I'm Canadian, proud Canada stan, and I love math and running and other things. And I'm Jonathan Hollenbeck. My background's in CS and math. So I also love math, statistics, and just bringing things to production and making them fast.
All right, so here's a quick overview of what we're going to talk about today. First, I'm going to try and persuade you about why you should pay attention for the remaining 40 minutes, why we think this is important. Then we're really going to jump in into the building blocks. Our intent is for this to be not only motivational, inspirational, but also a very practical guide. So all of the code we've included in our slides
is complete working code. So for those of you in the room, maybe you don't need to read line by line, but our intent was that someone using these slides after the fact or the video on YouTube can really use this to implement it. So we'll go through some building blocks. Then Jonathan will take us below the surface and explain why this actually is so much faster,
how it works. Then we'll take a step back, big picture, and think about the mental model, how you should approach thinking about these problems in a vectorized manner. And then we'll come to a few more complex applications of the building blocks we shared, both for financial data and in our department in ESG.
All right, so first off, what is vectorization? In the most simple sense, vectorization is transforming row-based operations. So if you have tabular data, taking something that instead of operating on individual rows instead operates on the columns in a vectorized sense.
And for our talk, we're mostly leveraging the NumPy library and also some pandas in our applications. So next, why should you care about vectorized code? TLDR, it's going to make your code faster. Probably for most of you, I could just jump to the next slide.
But maybe there are some people who are thinking, you know what, my code is fast enough for my needs. Maybe you own some offline that runs once a day or once a month and waiting several hours or however long it takes. It's fast enough. Why should I spend any time investing in my code that already is good enough to make it faster? I have three main reasons why you should consider this.

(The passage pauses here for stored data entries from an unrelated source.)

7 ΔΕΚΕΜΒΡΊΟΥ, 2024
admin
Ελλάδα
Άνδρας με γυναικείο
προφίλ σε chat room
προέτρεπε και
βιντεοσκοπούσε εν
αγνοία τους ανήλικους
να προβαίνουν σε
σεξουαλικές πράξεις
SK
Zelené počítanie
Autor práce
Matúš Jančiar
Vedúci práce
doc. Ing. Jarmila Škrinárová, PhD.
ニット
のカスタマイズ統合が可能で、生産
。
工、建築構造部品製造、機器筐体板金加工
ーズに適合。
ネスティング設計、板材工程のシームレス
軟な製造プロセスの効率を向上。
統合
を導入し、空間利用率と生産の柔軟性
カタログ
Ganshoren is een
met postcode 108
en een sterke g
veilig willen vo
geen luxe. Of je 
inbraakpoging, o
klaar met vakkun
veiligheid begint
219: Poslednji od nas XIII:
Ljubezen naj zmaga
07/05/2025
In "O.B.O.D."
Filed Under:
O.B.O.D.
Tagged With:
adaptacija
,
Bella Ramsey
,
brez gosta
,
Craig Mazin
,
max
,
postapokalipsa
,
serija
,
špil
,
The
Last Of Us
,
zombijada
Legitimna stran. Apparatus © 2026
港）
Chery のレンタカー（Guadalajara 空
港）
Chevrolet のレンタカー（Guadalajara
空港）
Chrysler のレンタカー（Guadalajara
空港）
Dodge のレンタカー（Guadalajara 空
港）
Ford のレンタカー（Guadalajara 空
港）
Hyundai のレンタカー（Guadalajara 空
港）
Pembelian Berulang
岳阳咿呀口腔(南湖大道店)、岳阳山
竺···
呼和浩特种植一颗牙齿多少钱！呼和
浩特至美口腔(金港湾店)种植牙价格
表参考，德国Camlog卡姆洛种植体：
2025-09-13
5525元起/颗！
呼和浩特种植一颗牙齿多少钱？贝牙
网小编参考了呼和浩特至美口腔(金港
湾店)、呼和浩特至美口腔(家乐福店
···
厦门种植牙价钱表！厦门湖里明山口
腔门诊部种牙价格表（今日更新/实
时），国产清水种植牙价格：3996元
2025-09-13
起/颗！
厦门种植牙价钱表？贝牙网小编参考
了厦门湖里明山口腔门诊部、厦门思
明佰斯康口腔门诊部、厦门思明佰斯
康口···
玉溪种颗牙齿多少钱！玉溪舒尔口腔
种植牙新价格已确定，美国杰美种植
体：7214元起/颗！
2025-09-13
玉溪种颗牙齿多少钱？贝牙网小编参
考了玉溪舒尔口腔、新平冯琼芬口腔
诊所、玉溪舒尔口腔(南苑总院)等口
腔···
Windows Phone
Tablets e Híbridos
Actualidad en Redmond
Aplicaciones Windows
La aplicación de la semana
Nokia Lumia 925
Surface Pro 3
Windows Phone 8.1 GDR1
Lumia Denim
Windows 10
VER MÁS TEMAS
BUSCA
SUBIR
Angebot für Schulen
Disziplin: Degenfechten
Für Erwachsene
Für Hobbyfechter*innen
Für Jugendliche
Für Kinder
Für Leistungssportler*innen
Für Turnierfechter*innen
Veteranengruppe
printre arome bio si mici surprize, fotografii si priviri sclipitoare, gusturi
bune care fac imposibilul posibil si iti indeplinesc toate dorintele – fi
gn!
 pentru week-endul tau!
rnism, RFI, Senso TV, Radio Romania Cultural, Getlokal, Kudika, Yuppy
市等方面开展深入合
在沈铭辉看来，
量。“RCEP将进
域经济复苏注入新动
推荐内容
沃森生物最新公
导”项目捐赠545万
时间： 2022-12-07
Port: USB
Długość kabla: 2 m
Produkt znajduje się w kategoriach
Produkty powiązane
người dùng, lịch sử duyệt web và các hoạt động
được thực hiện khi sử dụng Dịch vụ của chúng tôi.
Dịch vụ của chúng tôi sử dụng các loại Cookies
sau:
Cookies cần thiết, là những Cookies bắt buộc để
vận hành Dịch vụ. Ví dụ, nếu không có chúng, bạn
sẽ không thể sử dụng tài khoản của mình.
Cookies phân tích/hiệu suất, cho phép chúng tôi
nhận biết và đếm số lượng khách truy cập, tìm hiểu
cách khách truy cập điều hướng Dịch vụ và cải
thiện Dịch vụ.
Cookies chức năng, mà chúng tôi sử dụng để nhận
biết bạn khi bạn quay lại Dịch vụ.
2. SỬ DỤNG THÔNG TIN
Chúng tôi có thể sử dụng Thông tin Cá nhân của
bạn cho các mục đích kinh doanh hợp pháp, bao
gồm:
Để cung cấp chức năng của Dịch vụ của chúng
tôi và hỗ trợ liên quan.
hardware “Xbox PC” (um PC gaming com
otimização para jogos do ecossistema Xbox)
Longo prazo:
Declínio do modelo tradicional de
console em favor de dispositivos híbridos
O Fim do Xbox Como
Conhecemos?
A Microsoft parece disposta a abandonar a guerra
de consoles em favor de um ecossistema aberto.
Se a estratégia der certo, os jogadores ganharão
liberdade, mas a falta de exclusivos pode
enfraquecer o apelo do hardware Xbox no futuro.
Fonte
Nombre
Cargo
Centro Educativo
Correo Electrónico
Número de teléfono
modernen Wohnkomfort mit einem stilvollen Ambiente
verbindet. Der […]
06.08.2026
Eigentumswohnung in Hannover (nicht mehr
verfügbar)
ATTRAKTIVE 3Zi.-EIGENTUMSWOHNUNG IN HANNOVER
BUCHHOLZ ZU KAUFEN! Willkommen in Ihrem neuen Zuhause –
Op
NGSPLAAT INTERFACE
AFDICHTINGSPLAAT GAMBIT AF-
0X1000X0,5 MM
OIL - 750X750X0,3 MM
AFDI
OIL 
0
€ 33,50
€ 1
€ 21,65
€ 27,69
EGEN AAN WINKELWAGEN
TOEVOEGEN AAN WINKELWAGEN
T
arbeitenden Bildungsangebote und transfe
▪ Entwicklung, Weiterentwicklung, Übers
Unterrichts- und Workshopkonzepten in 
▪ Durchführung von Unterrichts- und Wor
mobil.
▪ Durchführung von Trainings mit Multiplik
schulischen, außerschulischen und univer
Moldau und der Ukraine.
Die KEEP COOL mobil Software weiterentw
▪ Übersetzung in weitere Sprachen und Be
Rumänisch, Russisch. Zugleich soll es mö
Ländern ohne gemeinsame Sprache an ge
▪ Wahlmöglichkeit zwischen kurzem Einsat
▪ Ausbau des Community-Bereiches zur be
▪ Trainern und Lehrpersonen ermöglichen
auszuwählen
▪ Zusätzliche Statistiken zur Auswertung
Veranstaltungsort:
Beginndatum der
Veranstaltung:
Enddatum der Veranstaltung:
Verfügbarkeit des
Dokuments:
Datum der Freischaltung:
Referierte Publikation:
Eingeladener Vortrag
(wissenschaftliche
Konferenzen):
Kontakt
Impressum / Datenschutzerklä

One, even if your offline process is maybe sufficiently fast for your production needs, having code that can run a lot faster hugely improves both the developer experience and your ability to test. So in our experience, we are able to make our code sufficiently fast
that we were able to test it on the whole universe on every PR. So it just hugely improves the ability to test and then we're not waiting like minutes every time someone sends a commit for CI CD. So it was really paradigm shifting from a developer experience and testing perspective. We were even able to test on data that we hadn't seen
so we ended up searching the input space. It's also more energy efficient. We work for ESG. Probably a lot of people here care about sustainability and green computing. So if you're using less resources than you need to, that's better for the environment, better for everyone. And third, from an accessibility perspective,
more efficient code is more accessible. Maybe in your company, in your corporate, we're at Bloomberg at a big company and if our code isn't fast enough, we can just buy more cores, buy more machines, split it up, more parallelism, throw money at the problem. But if you're contributing to open source,
you have to think about who's going to be using your code. Maybe they don't have those resources and so writing more efficient code is more accessible. Our results, we were able to vectorize the 241 functions in our model for an overall speed up of actually 12,000 times on about 32 million data points.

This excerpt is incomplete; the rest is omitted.